Segment Start: Task data
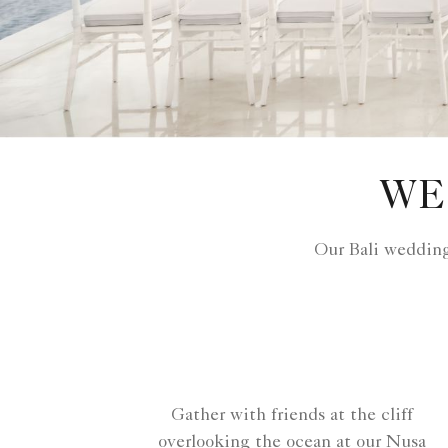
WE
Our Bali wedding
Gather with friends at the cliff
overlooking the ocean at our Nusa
Segment End: Task data
Segment Start: Task data
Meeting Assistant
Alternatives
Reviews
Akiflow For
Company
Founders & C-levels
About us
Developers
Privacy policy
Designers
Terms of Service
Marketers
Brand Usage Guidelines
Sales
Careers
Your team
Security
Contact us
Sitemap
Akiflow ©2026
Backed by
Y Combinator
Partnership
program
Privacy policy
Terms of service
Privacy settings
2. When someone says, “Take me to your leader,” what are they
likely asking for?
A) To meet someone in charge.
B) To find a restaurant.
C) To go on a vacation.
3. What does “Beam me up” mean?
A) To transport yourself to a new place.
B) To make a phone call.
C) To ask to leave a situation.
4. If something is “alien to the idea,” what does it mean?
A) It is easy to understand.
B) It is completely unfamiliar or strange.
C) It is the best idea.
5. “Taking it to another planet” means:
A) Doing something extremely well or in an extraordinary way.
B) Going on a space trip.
Segment End: Task data
Segment Start: Task data
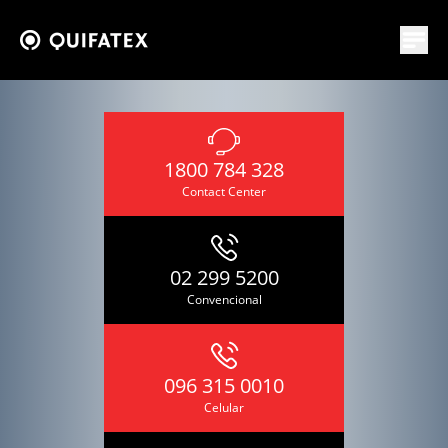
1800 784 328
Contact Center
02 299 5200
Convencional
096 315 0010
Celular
Segment End: Task data
■ Work item ■
For this exercise, output exactly the lines above from the line with "B) It is completely unfamiliar or strange." to the line with "B) Going on a space trip.", counting both, and leave out the rest.

■ Completed task ■
B) It is completely unfamiliar or strange.
C) It is the best idea.
5. “Taking it to another planet” means:
A) Doing something extremely well or in an extraordinary way.
B) Going on a space trip.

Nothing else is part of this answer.